| The problem |
Below are records; copy every line in them that holds the word "list".

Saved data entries
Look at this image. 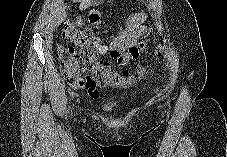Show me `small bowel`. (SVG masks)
I'll list each match as a JSON object with an SVG mask.
<instances>
[{"label": "small bowel", "mask_w": 227, "mask_h": 157, "mask_svg": "<svg viewBox=\"0 0 227 157\" xmlns=\"http://www.w3.org/2000/svg\"><path fill=\"white\" fill-rule=\"evenodd\" d=\"M146 17L145 13H137L130 16L125 31L117 36L110 45L100 44L98 53L102 55L109 53L111 57L117 59L120 63L124 61L127 51L131 54V58H140V53H138V51H141V46L132 45L143 33H145L146 27L144 21ZM75 88L86 89L92 98H97L99 95L96 85L86 83L85 80Z\"/></svg>", "instance_id": "small-bowel-1"}]
</instances>
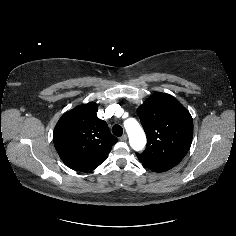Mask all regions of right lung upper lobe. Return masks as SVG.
I'll use <instances>...</instances> for the list:
<instances>
[{"mask_svg":"<svg viewBox=\"0 0 236 236\" xmlns=\"http://www.w3.org/2000/svg\"><path fill=\"white\" fill-rule=\"evenodd\" d=\"M94 102L66 112L57 122L53 142L61 160L71 169L91 172L103 163L118 141L105 121L97 117Z\"/></svg>","mask_w":236,"mask_h":236,"instance_id":"obj_1","label":"right lung upper lobe"}]
</instances>
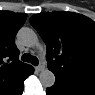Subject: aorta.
I'll return each instance as SVG.
<instances>
[{
	"instance_id": "762f6f07",
	"label": "aorta",
	"mask_w": 95,
	"mask_h": 95,
	"mask_svg": "<svg viewBox=\"0 0 95 95\" xmlns=\"http://www.w3.org/2000/svg\"><path fill=\"white\" fill-rule=\"evenodd\" d=\"M18 40L27 47H33L38 43V37L31 28L23 27L18 31ZM39 79L43 87H52L55 83V75L49 69H44L39 74Z\"/></svg>"
}]
</instances>
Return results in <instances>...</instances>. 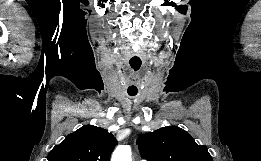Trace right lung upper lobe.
<instances>
[{"instance_id":"right-lung-upper-lobe-1","label":"right lung upper lobe","mask_w":261,"mask_h":161,"mask_svg":"<svg viewBox=\"0 0 261 161\" xmlns=\"http://www.w3.org/2000/svg\"><path fill=\"white\" fill-rule=\"evenodd\" d=\"M116 145L115 137L107 130L84 125L56 145L48 161H109Z\"/></svg>"}]
</instances>
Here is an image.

| Solution to this problem |
I'll list each match as a JSON object with an SVG mask.
I'll use <instances>...</instances> for the list:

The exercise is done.